A fire that scorched a corner of the Amazon.com Inc. fulfillment center under construction at the Port of Little Rock on Friday evening left the facility with smoke, fire and water damage on four of its five floors, according to a report on the origin and cause of the fire.
No one was hurt in the fire to which a total of four fire departments responded. The port, a Little Rock agency, has a Little Rock Fire Department fire station on the property. But some land in the port's industrial park is outside the city limits, including the 80 acres where the Amazon building sits.
The Arch Street Fire Department conducted the investigation and issued the report.
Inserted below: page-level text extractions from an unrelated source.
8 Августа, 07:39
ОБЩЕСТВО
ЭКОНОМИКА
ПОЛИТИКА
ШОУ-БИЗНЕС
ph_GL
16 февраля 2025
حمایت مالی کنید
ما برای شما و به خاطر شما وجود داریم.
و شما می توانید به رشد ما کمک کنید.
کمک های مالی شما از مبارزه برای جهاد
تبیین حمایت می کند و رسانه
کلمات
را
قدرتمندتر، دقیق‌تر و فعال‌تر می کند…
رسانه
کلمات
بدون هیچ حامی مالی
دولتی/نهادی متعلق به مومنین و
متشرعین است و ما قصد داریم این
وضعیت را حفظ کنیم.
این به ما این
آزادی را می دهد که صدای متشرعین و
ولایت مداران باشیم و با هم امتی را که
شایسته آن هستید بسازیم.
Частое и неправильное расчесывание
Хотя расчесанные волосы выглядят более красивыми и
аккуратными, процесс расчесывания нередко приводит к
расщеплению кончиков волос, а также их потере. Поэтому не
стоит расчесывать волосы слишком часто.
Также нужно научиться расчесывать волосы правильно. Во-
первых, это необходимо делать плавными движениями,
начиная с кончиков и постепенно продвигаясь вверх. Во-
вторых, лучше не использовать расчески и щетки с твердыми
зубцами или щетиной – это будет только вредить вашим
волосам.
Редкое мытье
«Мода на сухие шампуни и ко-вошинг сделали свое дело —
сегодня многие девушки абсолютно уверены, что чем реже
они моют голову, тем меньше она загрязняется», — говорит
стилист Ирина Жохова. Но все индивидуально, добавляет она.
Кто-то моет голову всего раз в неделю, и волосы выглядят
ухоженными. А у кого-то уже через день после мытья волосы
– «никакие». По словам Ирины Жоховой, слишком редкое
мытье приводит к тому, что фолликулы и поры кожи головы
Units from the Sweet Home and Quail Run volunteer fire departments also responded.
The report came the same day the Arkansas Democrat-Gazette obtained new details on the financial arrangements surrounding the project that is expected to employ more than 1,000 people.
According to S&P Global Inc., a financial ratings service that evaluated the bonds backing the construction of 19 Amazon fulfillment centers and distribution stations, including the building at the port, a fire or other calamity that shuts down a facility for more than 60 days is the only way Amazon can get out of the leases it has signed for the buildings.
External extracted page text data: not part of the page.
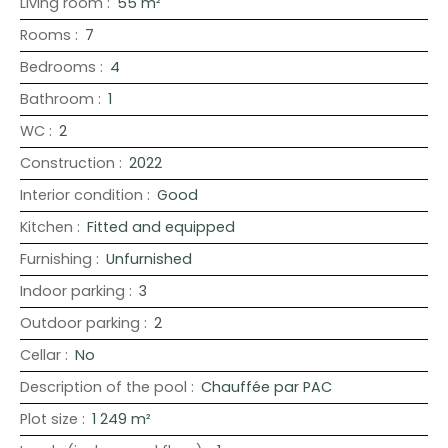
Living room
:
55
m²
Rooms
:
7
Bedrooms
:
4
Bathroom
:
1
WC
:
2
Construction
:
2022
Interior condition
:
Good
Kitchen
:
Fitted and equipped
Furnishing
:
Unfurnished
Indoor parking
:
3
Outdoor parking
:
2
Cellar
:
No
Description of the pool
:
Chauffée par PAC
Plot size
:
1 249
m²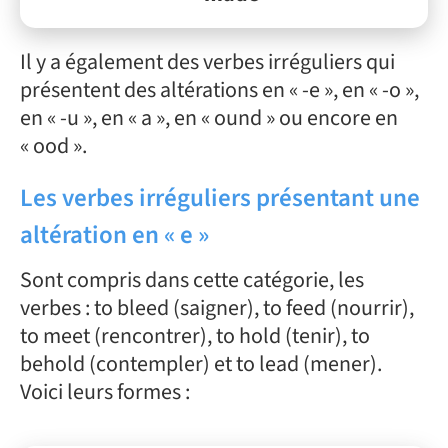
Il y a également des verbes irréguliers qui
présentent des altérations en « -e », en « -o »,
en « -u », en « a », en « ound » ou encore en
« ood ».
Les verbes irréguliers présentant une
altération en « e »
Sont compris dans cette catégorie, les
verbes : to bleed (saigner), to feed (nourrir),
to meet (rencontrer), to hold (tenir), to
behold (contempler) et to lead (mener).
Voici leurs formes :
Amazon's lease for the facility at the port is scheduled to begin in September and run through September 2041. The initial lease payment is almost $1.4 million per month with annual 1.5% increases.
The appraisal of the value of the building was put at $405 million.
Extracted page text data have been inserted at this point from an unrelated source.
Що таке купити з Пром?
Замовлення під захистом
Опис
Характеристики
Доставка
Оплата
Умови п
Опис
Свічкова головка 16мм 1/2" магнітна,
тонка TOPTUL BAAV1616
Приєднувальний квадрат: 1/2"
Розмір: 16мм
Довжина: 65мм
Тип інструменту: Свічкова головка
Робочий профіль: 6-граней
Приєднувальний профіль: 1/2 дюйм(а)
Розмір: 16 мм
The leases are "long-term, unconditionally guaranteed by Amazon, and without any optional termination provided (other than condemnation or casualty damage to a related property during the last year of a lease term requiring more than 60 days to repair)," S&P Global said in the March 5 report.
Amazon has indicated the fulfillment center at the port remains on track to open this year and it is still investigating the cause of the fire.
"The safety of our employees and partners is our first priority,"Amazon spokesman Daniel Martin said in an email. "Everyone was safely evacuated and there were no injuries. We are thankful for the quick response of our local first responders."
The Arch Street Volunteer Fire Department report by Assistant Chief Bradley Vick said the fire began in one corner of the third floor of the building at 7001 Zeuber Road, where employees of two subcontractors had been working.
A foreman for one of the contractors tried using fire extinguishers without success and the fire started despite workers taking safety precautions that included a "fire watch," the report said.
Vick said he arrived at the fulfillment center at 8:20 p.m., where a Little Rock Fire Department drone hovering above the building transmitting images of fire damage on the roof.
"The fire at this time was on top of the building, burning the roof membrane," he wrote.
Vick entered the building with construction supervisors and went to the area where the fire damage was concentrated -- at a front corner of the building, where spiral towers containing the building's conveyor belt system were located.
"This area had mild to moderate fire damage," the report said. "Of the 3 towers only one was still standing correctly, the far left one, which had a scissor lift beside it, had failed and collapsed on itself. [It] was pancaked down but was still upright. The middle tower had failed also and had fallen onto the right tower.
"Between the far left and middle towers, there was an LPG tank that had failed and exploded, possibly causing ... damage to the wall, lift and possibly caused the failure of the two towers. This area also had water damage due to the firefighting effort."
The report said the second floor had "some smoke and water damage" as did the fourth floor. The fifth floor sustained "heavy smoke and fire damage ... the heat had warped the metal on the roof, and causing the metal on the side of the building to warp and separate."
The report focused on the third floor as the "possible floor of origin" and where the contractors had been working and sustained "heavy fire and smoke damage."
Vick said the evidence pointed to a gas-powered cut-off saw or motor as the source of the fire.
The damage to the rest of the building above the third floor was caused by the "chimney affect," the report said. "The heat, smoke and fire all traveled upward with no other place to go, causing the damage to the fifth floor walls and ceiling. This heat also caused the panels on the outside to bow and fail.
"There was no fire load on the second, fourth and fifth floor to burn and cause damage."